Die wichtigsten Daten der Woche werden am Montag die vorläufigen Einkaufsmanagerindizes (PMIs) der wichtigsten Industrieländer sein. Es wird erwartet, dass sie schlecht ausfallen werden; für alle, für die wir Prognosen haben, wird erwartet, dass sie niedriger ausfallen werden, insbesondere für Großbritannien. Das war die Erfahrung Japans, dessen Zahlen am Freitag veröffentlicht wurden, da am Montag ein Feiertag ist.

Es wird prognostiziert, dass die britischen Dienstleistungen wieder unter die 50 „Boom or Bust“-Linie fallen werden, was besonders enttäuschend ist. Auch in den USA wird ein Rückgang erwartet, bei weitem nicht so stark wie in der Eurozone. Darüber hinaus wird erwartet, dass der PMI des US-Dienstleistungssektors so weit über 50 bleiben wird, dass er sich als positiv für den Dollar erweisen könnte.

Der große Tag der Woche wird der Mittwoch sein. Ist dies ein Komplott der Regierung, um Trader in ihren Büros zu fesseln, um sie daran zu hindern, zu Thanksgiving irgendwohin zu gehen? Am Mittwoch, dem Tag vor Thanksgiving, werden die USA dies bekannt geben:

  • Vorgezogene Warenhandelsbilanz
  • Schätzung des BIP für Q3
  • Bestellungen langlebiger Güter
  • Persönliches Einkommen & Ausgaben
  • Deflatoren der persönlichen Konsumausgaben
  • Verkäufe neuer Häuser
  • Veröffentlichung des Protokolls der FOMC-Sitzung vom November

Abgesehen natürlich von den wöchentlichen Indikatoren:

  • MBA-Hypothekenanträge
  • Anträge auf Arbeitslosenunterstützung (wegen des Feiertags verschoben)
  • DoE US-Rohöllagerbestände

An anderer Stelle erscheint am Dienstag die Ifo-Umfrage und am Freitag der Tokioter CPI.

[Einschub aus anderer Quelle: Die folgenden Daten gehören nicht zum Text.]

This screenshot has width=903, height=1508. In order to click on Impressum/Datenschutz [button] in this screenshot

Schließlich wird Großbritannien zusätzlich zu den Verhandlungen von Brexit mit dem jährlichen Ausgabenbericht des Schatzkanzlers Sunak konfrontiert werden. Presseberichten zufolge wird er die Löhne und Gehälter im öffentlichen Sektor, mit Ausnahme der Beschäftigten im Gesundheitswesen, drücken, um die Ausgaben zu drosseln.

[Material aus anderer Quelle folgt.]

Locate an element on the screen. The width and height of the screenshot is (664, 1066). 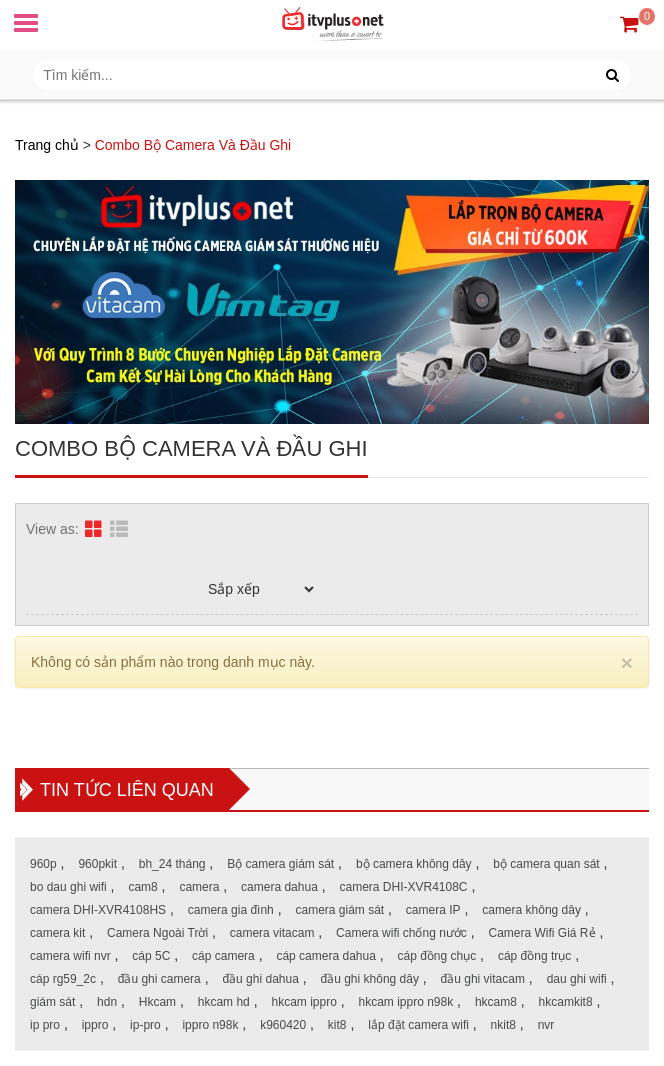
hdn is located at coordinates (107, 1002).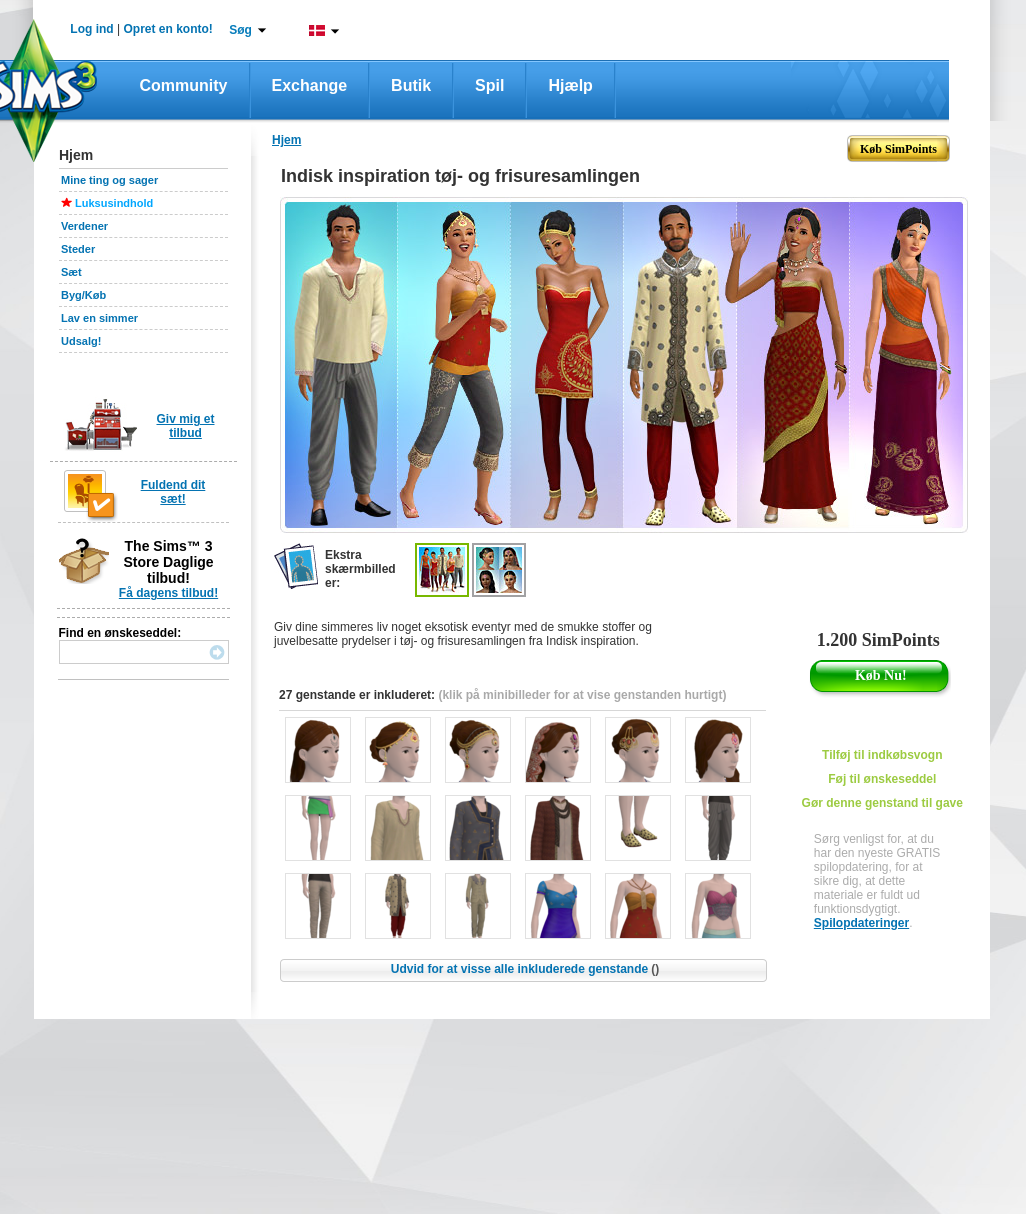 The image size is (1026, 1214). What do you see at coordinates (185, 426) in the screenshot?
I see `Giv mig et tilbud` at bounding box center [185, 426]. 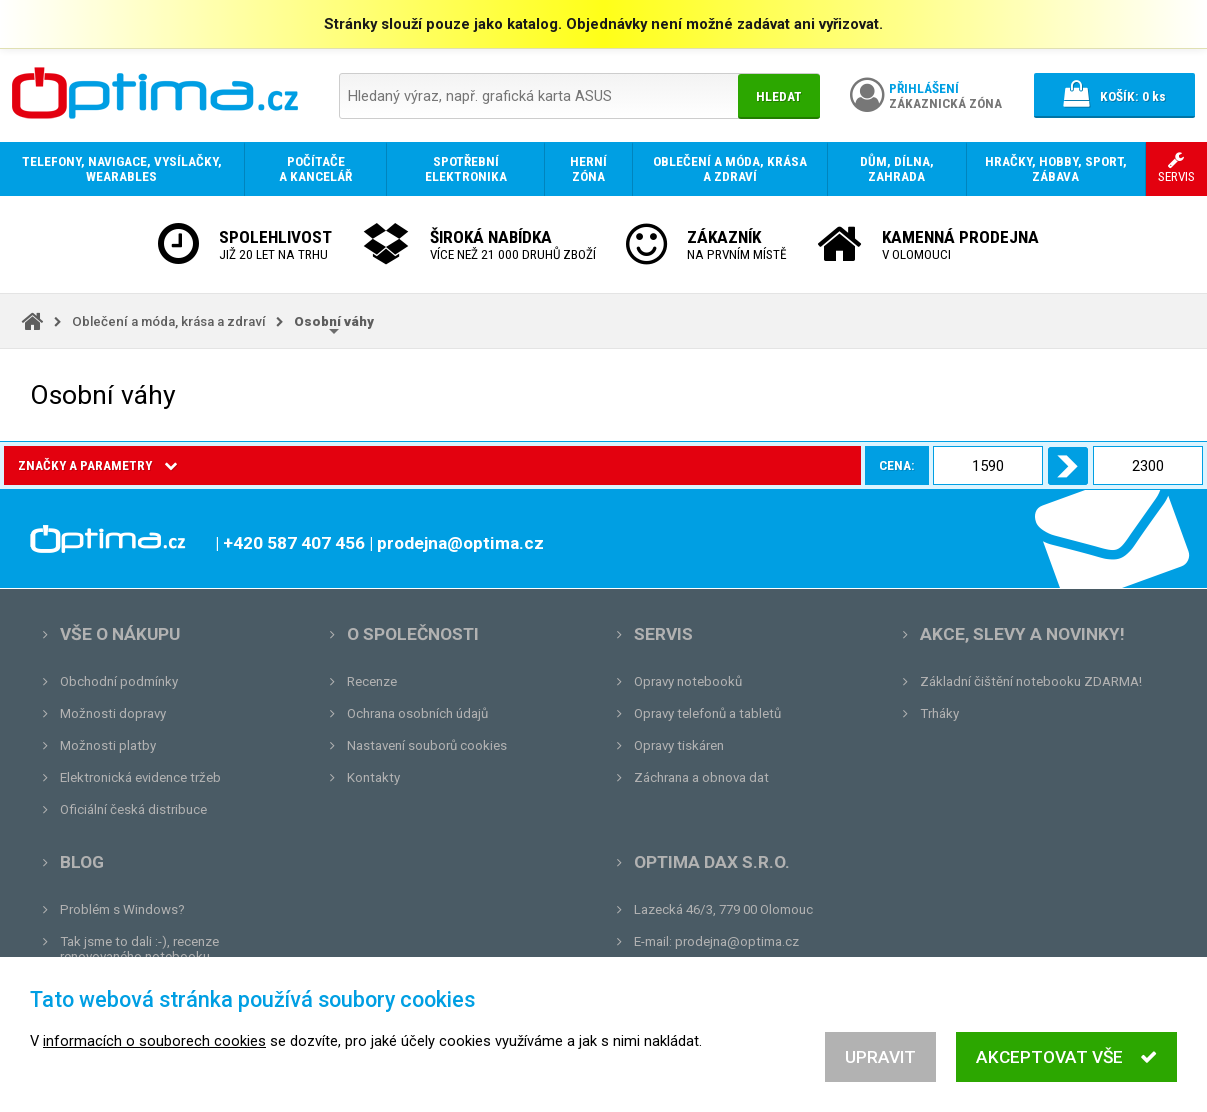 I want to click on Trháky, so click(x=939, y=713).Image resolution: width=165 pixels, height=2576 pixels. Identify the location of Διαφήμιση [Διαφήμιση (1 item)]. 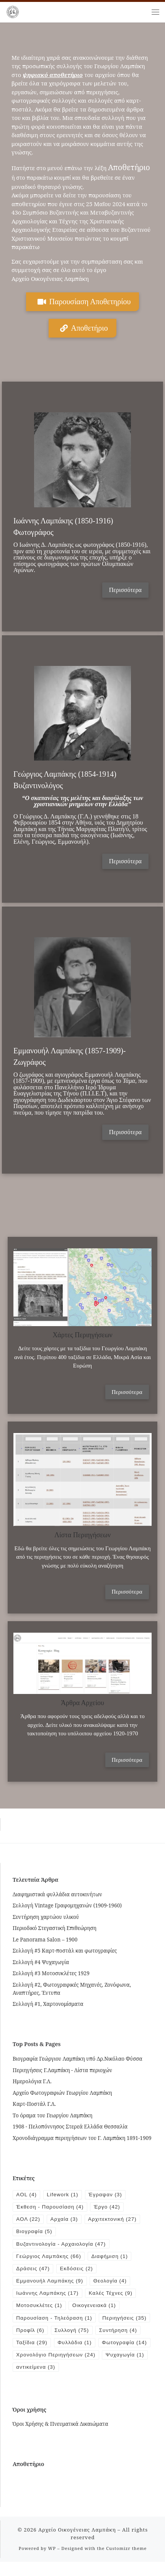
(110, 2257).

Ich bin nicht davon überzeugt, dass es notwendig ist, die Ausgaben niedrig zu halten, wenn die Renditekurve der Staatsanleihen auf fünf Jahre gesehen negativ ist. Die Regierung kann tatsächlich ein wenig Geld verdienen, indem sie jetzt Geld aufnimmt und ausgibt.

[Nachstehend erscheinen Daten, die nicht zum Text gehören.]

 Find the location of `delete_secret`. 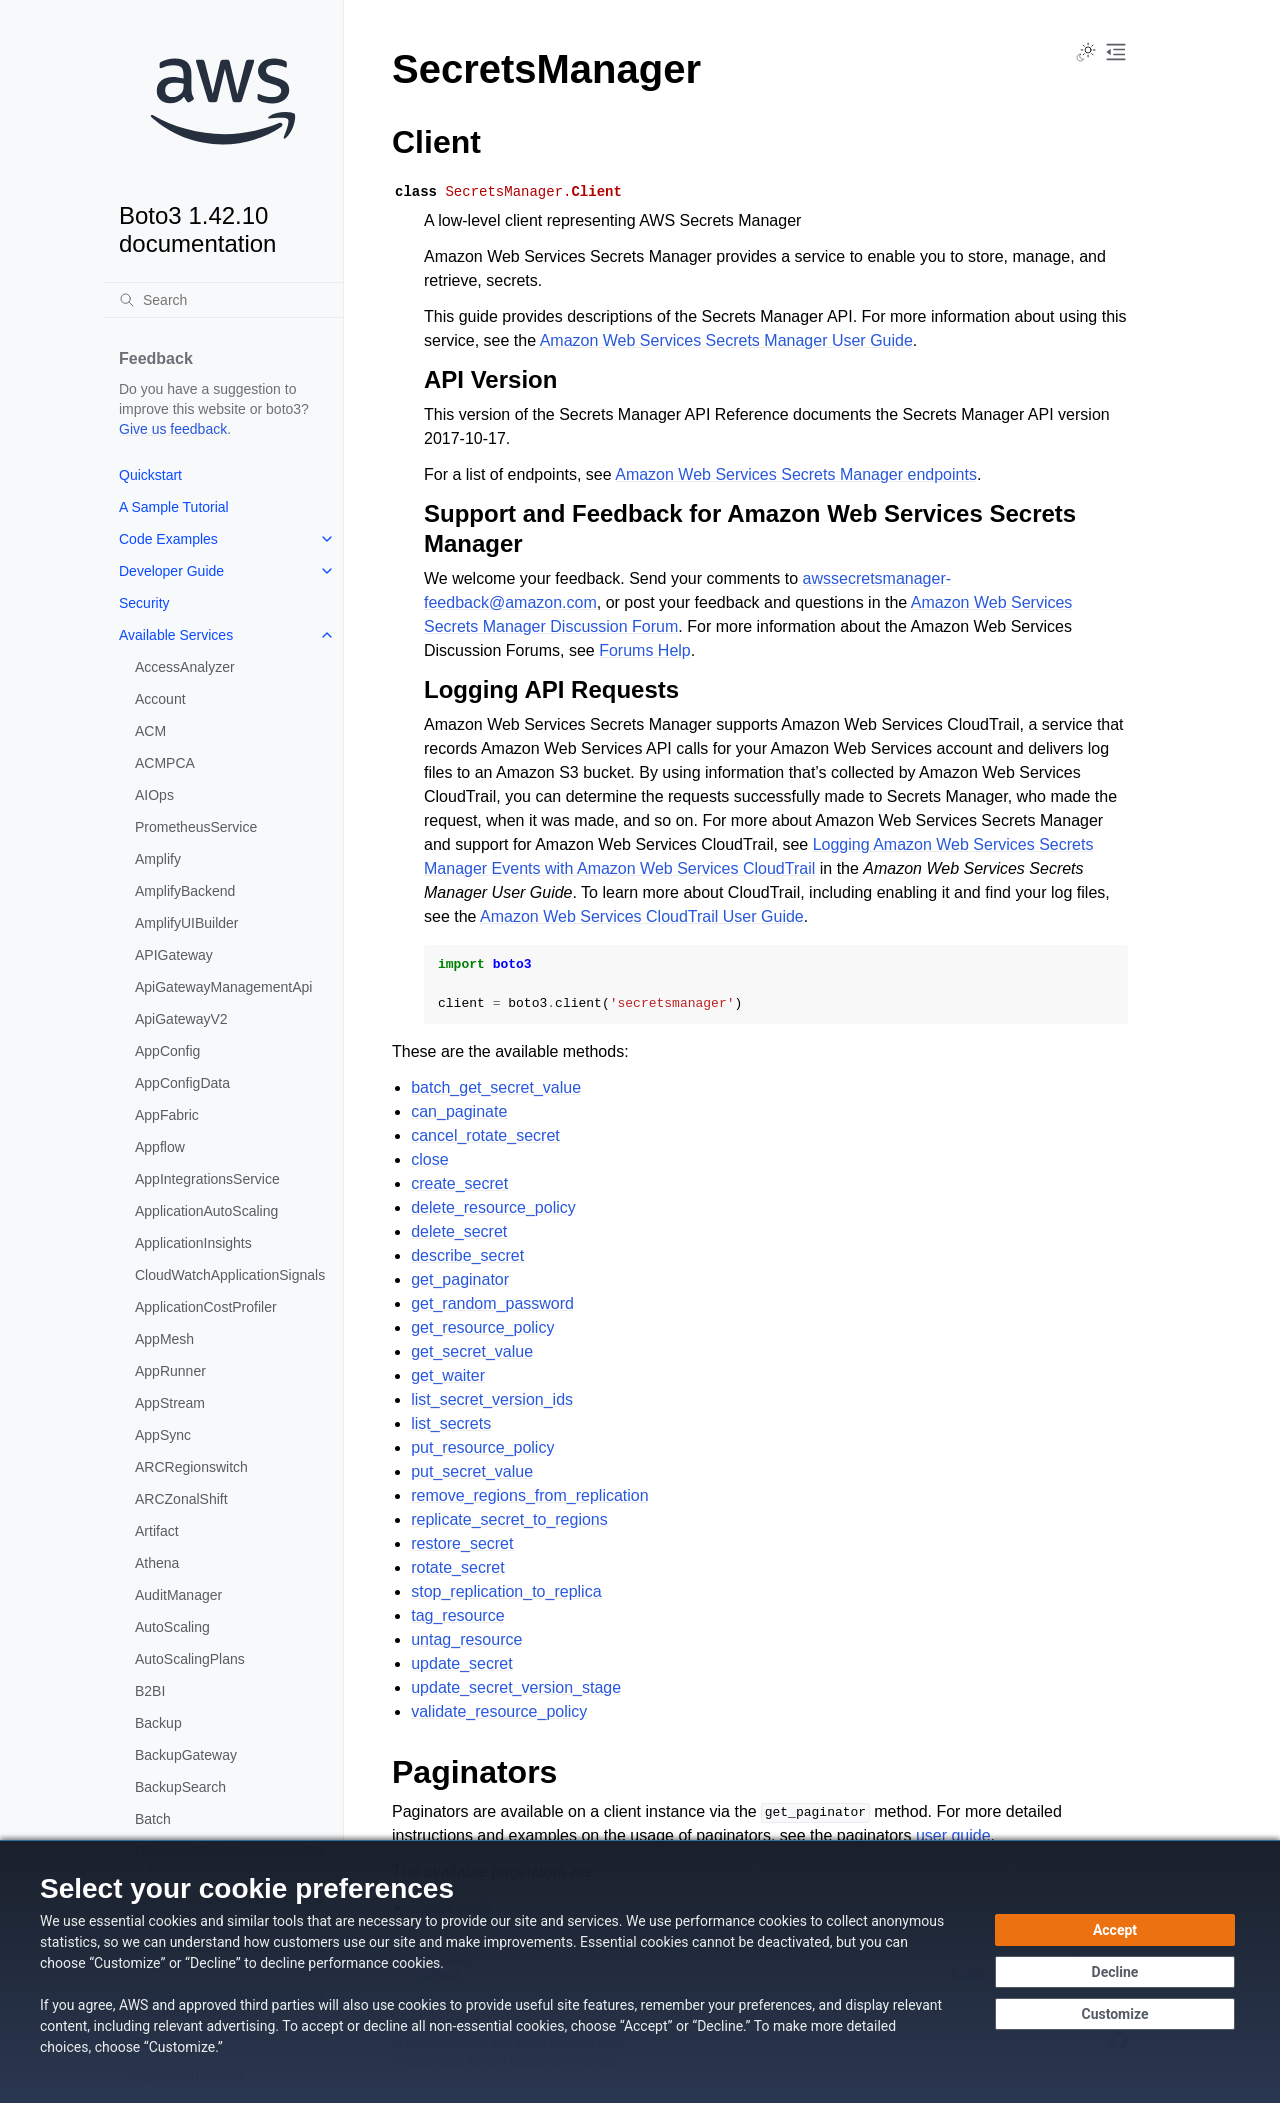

Da die Kreditaufnahme jedoch (wie überall) in Friedenszeiten ein beispielloses Niveau erreicht hat, beginnen viele Regierungen, darunter auch Großbritannien, ein wenig beunruhigt zu werden, obwohl sich die Steuereinnahmen im Vereinigten Königreich besser als erwartet gehalten haben und das Defizit nicht so groß ist wie zuvor befürchtet.

Der Witz des Tages:

Interviewer: Wie ich sehe, gibt es in Ihrem Lebenslauf eine Lücke von vier Jahren. Haben Sie in der Trump Administration gearbeitet?

Kandidat: Nein, Sir. Ich war im Gefängnis. Ich schwöre es.